[Stored dataset items]
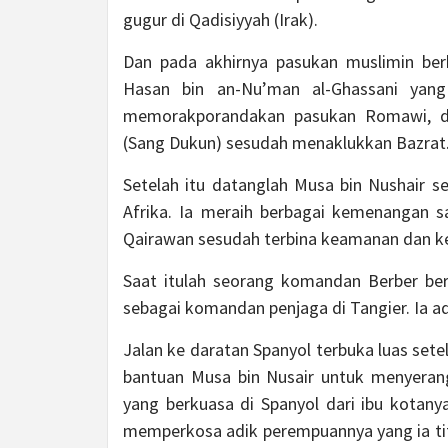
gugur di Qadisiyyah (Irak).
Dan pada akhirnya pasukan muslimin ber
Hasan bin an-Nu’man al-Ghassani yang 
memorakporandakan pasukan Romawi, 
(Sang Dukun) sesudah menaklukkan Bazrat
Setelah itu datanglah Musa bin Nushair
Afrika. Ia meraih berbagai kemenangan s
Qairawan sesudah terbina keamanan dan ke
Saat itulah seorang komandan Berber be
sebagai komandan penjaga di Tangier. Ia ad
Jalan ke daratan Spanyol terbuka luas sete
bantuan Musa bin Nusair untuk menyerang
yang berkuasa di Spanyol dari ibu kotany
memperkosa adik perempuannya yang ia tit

...

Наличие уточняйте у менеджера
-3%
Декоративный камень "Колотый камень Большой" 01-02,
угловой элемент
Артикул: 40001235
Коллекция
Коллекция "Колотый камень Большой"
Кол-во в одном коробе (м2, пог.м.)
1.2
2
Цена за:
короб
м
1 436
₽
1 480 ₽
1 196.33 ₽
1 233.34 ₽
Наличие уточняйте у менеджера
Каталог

WORK INSTRUCTIONS: Working from the data above, extract solely the lines from the one containing "gugur di Qadisiyyah (Irak)." through the one containing "Afrika. Ia meraih berbagai kemenangan s", exactly as they appear, both included.

SOLUTION FOR THIS EXERCISE:
gugur di Qadisiyyah (Irak).
Dan pada akhirnya pasukan muslimin ber
Hasan bin an-Nu’man al-Ghassani yang 
memorakporandakan pasukan Romawi, 
(Sang Dukun) sesudah menaklukkan Bazrat
Setelah itu datanglah Musa bin Nushair
Afrika. Ia meraih berbagai kemenangan s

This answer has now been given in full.